Avoid Foods Made with these Ingredients
REFINED SWEETENERS: Includes sugar (cane, brown, powdered, beet, invert sugar), anything malted (malted syrup, malted barley), any form of corn syrup, fructose, or artificial stuff like Splenda or Nutrasweet. (Extra Hint: Ingredients ending in “-ose” or “-ol” are refined sweeteners) Natural Sweeteners are OK in moderation (see Real Food Guidelines below).
TRANS FATS AND REFINED OILS: Includes many shelf-stable cooking oils (e.g., safflower, sunflower, soybean, grapeseed, corn, vegetable oils and shortening). These are derived from plant seeds by using highly mechanical and chemical processes to remove the natural ingredients to increase shelf-life.

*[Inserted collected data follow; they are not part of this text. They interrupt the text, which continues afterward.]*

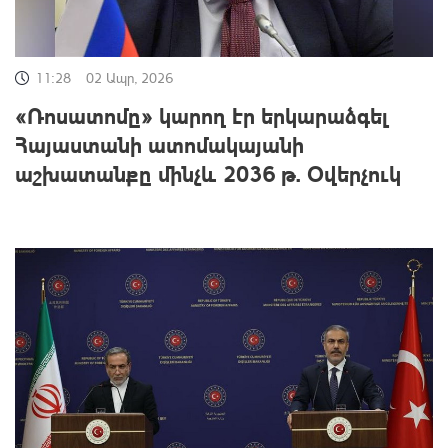
11:28
02 Ապր, 2026
«Ռոսատոմը» կարող էր երկարաձգել
Հայաստանի ատոմակայանի
աշխատանքը մինչև 2036 թ. Օվերչուկ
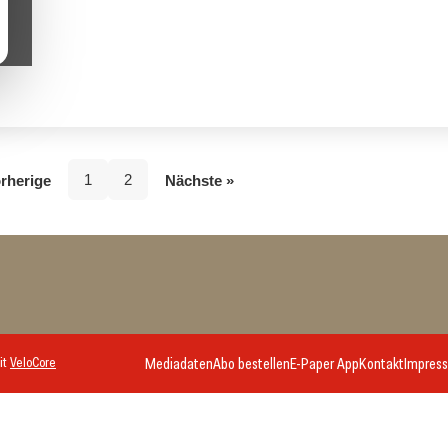
1
2
rherige
Nächste »
it
VeloCore
Mediadaten
Abo bestellen
E-Paper App
Kontakt
Impres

REFINED GRAINS: These grains are highly processed (e.g., white flour, white rice, regular pasta). If "whole" is not right in front of the grain listed in the ingredients, consider the grain refined (except for brown rice because it is a whole grain). For example, "whole wheat" is OK, but "made with whole grains" is a combo of whole and refined grains - so avoid these products.
OTHER UNHEALTHY INGREDIENTS: These include the above (refined sweeteners, trans fats, refined oils and grains) and in addition, sodium, sulfites, sulfates, emulsifiers, carrageenan, preservatives, any artificial ingredients (colors, flavors, sweeteners), "natural flavorings", etc. (Extra Hint: long, unpronounceable names should be considered unhealthy ingredients)

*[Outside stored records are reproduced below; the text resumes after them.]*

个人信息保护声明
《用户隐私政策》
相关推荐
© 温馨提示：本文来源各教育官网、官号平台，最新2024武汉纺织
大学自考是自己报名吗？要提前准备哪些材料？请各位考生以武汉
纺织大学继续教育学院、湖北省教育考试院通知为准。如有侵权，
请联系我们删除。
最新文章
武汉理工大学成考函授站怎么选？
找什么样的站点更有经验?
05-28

Note that most shelf-stable foods are highly processed. These foods are typically located in the interior aisles of the grocery store. So as a General Guideline: Shop the perimeter (perishable items) of the store first. Avoid the middle aisles unless you need something specific. Real Food will spoil if not eaten soon!
Real Food Guidelines (Eat Regularly):
PLANTS (Veggies & Fruits): Eat lots of veggies and fruits in moderation. These can be fresh, frozen, or dried. Frozen and dried foods may have preservatives, so read the ingredients. When buying fresh plants, try to find local sources within your budget. Buying seasonal will be more affordable. And only need to buy organic if on the "Dirty Dozen" List.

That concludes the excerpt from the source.